* _What this task involves_: Make an exact copy of the records below. Include every line.

═════ Input data ═════

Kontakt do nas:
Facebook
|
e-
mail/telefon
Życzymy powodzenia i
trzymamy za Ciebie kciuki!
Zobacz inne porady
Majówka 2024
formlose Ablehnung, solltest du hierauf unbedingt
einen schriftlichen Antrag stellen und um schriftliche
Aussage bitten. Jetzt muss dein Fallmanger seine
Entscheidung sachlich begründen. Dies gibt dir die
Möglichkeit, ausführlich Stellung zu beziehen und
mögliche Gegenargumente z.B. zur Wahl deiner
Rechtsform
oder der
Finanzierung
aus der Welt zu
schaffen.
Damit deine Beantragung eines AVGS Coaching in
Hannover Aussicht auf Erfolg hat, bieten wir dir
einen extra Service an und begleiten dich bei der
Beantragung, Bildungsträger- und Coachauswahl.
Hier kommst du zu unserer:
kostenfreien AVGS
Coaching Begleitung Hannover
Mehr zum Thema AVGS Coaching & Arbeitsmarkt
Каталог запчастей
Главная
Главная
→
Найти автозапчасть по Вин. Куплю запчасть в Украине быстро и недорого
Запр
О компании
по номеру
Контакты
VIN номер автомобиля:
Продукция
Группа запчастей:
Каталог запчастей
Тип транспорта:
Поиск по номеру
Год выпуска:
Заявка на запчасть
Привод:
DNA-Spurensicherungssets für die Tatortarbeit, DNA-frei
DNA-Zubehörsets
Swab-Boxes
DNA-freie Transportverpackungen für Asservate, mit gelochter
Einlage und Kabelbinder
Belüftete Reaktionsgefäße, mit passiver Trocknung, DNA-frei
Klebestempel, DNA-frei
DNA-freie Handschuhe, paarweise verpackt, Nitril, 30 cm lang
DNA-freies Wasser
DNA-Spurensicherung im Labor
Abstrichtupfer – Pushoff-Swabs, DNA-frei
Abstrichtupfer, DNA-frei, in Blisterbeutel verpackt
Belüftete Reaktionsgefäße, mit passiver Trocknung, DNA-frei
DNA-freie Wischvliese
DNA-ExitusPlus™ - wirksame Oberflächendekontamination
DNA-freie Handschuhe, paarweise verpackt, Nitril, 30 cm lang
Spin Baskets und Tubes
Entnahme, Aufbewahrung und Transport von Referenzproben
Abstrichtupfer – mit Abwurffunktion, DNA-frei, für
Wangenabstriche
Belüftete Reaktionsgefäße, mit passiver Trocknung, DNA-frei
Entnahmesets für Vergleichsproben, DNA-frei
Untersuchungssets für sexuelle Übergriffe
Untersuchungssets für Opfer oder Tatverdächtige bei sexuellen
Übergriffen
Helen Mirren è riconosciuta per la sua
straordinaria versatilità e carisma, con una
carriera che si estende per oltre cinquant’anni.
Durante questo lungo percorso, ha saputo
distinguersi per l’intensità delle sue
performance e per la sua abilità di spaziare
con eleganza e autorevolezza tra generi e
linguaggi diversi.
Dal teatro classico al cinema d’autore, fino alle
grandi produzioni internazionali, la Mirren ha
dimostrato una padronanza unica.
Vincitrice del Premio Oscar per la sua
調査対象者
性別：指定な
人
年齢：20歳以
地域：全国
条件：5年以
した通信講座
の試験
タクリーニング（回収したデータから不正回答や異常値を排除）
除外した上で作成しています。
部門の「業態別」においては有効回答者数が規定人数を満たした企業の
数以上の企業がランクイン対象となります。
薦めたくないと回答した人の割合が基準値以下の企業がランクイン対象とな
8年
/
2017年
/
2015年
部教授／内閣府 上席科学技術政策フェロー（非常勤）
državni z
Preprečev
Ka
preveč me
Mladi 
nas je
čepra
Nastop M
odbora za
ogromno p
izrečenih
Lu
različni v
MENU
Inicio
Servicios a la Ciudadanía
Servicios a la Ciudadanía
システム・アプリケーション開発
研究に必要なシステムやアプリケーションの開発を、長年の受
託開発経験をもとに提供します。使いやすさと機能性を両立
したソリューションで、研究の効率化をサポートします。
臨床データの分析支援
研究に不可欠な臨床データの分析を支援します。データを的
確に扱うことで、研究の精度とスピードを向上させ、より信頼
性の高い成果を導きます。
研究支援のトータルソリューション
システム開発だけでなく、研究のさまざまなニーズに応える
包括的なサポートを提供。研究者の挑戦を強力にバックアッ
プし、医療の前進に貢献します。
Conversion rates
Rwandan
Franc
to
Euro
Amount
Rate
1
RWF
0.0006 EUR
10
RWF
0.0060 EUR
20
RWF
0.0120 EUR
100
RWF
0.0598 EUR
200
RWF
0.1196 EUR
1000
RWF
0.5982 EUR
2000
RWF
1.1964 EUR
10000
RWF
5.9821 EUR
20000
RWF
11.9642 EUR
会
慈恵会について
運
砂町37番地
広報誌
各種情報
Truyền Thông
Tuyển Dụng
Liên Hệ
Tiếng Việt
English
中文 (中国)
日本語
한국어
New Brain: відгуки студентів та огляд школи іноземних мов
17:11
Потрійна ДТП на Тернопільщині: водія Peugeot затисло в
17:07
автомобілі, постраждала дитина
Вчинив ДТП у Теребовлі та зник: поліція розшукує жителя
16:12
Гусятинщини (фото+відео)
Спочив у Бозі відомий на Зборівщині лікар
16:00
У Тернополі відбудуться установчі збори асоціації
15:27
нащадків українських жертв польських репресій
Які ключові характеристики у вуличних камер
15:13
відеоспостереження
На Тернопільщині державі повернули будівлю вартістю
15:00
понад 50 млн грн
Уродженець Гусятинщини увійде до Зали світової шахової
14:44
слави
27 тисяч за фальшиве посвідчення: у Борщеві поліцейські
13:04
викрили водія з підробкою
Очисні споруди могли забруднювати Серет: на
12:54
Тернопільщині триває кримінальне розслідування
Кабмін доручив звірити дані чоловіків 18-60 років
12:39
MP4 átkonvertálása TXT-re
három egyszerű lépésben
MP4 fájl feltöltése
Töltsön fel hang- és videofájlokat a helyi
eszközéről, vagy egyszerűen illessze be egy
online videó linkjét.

═════

* _Result of the task_:
Kontakt do nas:
Facebook
|
e-
mail/telefon
Życzymy powodzenia i
trzymamy za Ciebie kciuki!
Zobacz inne porady
Majówka 2024
formlose Ablehnung, solltest du hierauf unbedingt
einen schriftlichen Antrag stellen und um schriftliche
Aussage bitten. Jetzt muss dein Fallmanger seine
Entscheidung sachlich begründen. Dies gibt dir die
Möglichkeit, ausführlich Stellung zu beziehen und
mögliche Gegenargumente z.B. zur Wahl deiner
Rechtsform
oder der
Finanzierung
aus der Welt zu
schaffen.
Damit deine Beantragung eines AVGS Coaching in
Hannover Aussicht auf Erfolg hat, bieten wir dir
einen extra Service an und begleiten dich bei der
Beantragung, Bildungsträger- und Coachauswahl.
Hier kommst du zu unserer:
kostenfreien AVGS
Coaching Begleitung Hannover
Mehr zum Thema AVGS Coaching & Arbeitsmarkt
Каталог запчастей
Главная
Главная
→
Найти автозапчасть по Вин. Куплю запчасть в Украине быстро и недорого
Запр
О компании
по номеру
Контакты
VIN номер автомобиля:
Продукция
Группа запчастей:
Каталог запчастей
Тип транспорта:
Поиск по номеру
Год выпуска:
Заявка на запчасть
Привод:
DNA-Spurensicherungssets für die Tatortarbeit, DNA-frei
DNA-Zubehörsets
Swab-Boxes
DNA-freie Transportverpackungen für Asservate, mit gelochter
Einlage und Kabelbinder
Belüftete Reaktionsgefäße, mit passiver Trocknung, DNA-frei
Klebestempel, DNA-frei
DNA-freie Handschuhe, paarweise verpackt, Nitril, 30 cm lang
DNA-freies Wasser
DNA-Spurensicherung im Labor
Abstrichtupfer – Pushoff-Swabs, DNA-frei
Abstrichtupfer, DNA-frei, in Blisterbeutel verpackt
Belüftete Reaktionsgefäße, mit passiver Trocknung, DNA-frei
DNA-freie Wischvliese
DNA-ExitusPlus™ - wirksame Oberflächendekontamination
DNA-freie Handschuhe, paarweise verpackt, Nitril, 30 cm lang
Spin Baskets und Tubes
Entnahme, Aufbewahrung und Transport von Referenzproben
Abstrichtupfer – mit Abwurffunktion, DNA-frei, für
Wangenabstriche
Belüftete Reaktionsgefäße, mit passiver Trocknung, DNA-frei
Entnahmesets für Vergleichsproben, DNA-frei
Untersuchungssets für sexuelle Übergriffe
Untersuchungssets für Opfer oder Tatverdächtige bei sexuellen
Übergriffen
Helen Mirren è riconosciuta per la sua
straordinaria versatilità e carisma, con una
carriera che si estende per oltre cinquant’anni.
Durante questo lungo percorso, ha saputo
distinguersi per l’intensità delle sue
performance e per la sua abilità di spaziare
con eleganza e autorevolezza tra generi e
linguaggi diversi.
Dal teatro classico al cinema d’autore, fino alle
grandi produzioni internazionali, la Mirren ha
dimostrato una padronanza unica.
Vincitrice del Premio Oscar per la sua
調査対象者
性別：指定な
人
年齢：20歳以
地域：全国
条件：5年以
した通信講座
の試験
タクリーニング（回収したデータから不正回答や異常値を排除）
除外した上で作成しています。
部門の「業態別」においては有効回答者数が規定人数を満たした企業の
数以上の企業がランクイン対象となります。
薦めたくないと回答した人の割合が基準値以下の企業がランクイン対象とな
8年
/
2017年
/
2015年
部教授／内閣府 上席科学技術政策フェロー（非常勤）
državni z
Preprečev
Ka
preveč me
Mladi 
nas je
čepra
Nastop M
odbora za
ogromno p
izrečenih
Lu
različni v
MENU
Inicio
Servicios a la Ciudadanía
Servicios a la Ciudadanía
システム・アプリケーション開発
研究に必要なシステムやアプリケーションの開発を、長年の受
託開発経験をもとに提供します。使いやすさと機能性を両立
したソリューションで、研究の効率化をサポートします。
臨床データの分析支援
研究に不可欠な臨床データの分析を支援します。データを的
確に扱うことで、研究の精度とスピードを向上させ、より信頼
性の高い成果を導きます。
研究支援のトータルソリューション
システム開発だけでなく、研究のさまざまなニーズに応える
包括的なサポートを提供。研究者の挑戦を強力にバックアッ
プし、医療の前進に貢献します。
Conversion rates
Rwandan
Franc
to
Euro
Amount
Rate
1
RWF
0.0006 EUR
10
RWF
0.0060 EUR
20
RWF
0.0120 EUR
100
RWF
0.0598 EUR
200
RWF
0.1196 EUR
1000
RWF
0.5982 EUR
2000
RWF
1.1964 EUR
10000
RWF
5.9821 EUR
20000
RWF
11.9642 EUR
会
慈恵会について
運
砂町37番地
広報誌
各種情報
Truyền Thông
Tuyển Dụng
Liên Hệ
Tiếng Việt
English
中文 (中国)
日本語
한국어
New Brain: відгуки студентів та огляд школи іноземних мов
17:11
Потрійна ДТП на Тернопільщині: водія Peugeot затисло в
17:07
автомобілі, постраждала дитина
Вчинив ДТП у Теребовлі та зник: поліція розшукує жителя
16:12
Гусятинщини (фото+відео)
Спочив у Бозі відомий на Зборівщині лікар
16:00
У Тернополі відбудуться установчі збори асоціації
15:27
нащадків українських жертв польських репресій
Які ключові характеристики у вуличних камер
15:13
відеоспостереження
На Тернопільщині державі повернули будівлю вартістю
15:00
понад 50 млн грн
Уродженець Гусятинщини увійде до Зали світової шахової
14:44
слави
27 тисяч за фальшиве посвідчення: у Борщеві поліцейські
13:04
викрили водія з підробкою
Очисні споруди могли забруднювати Серет: на
12:54
Тернопільщині триває кримінальне розслідування
Кабмін доручив звірити дані чоловіків 18-60 років
12:39
MP4 átkonvertálása TXT-re
három egyszerű lépésben
MP4 fájl feltöltése
Töltsön fel hang- és videofájlokat a helyi
eszközéről, vagy egyszerűen illessze be egy
online videó linkjét.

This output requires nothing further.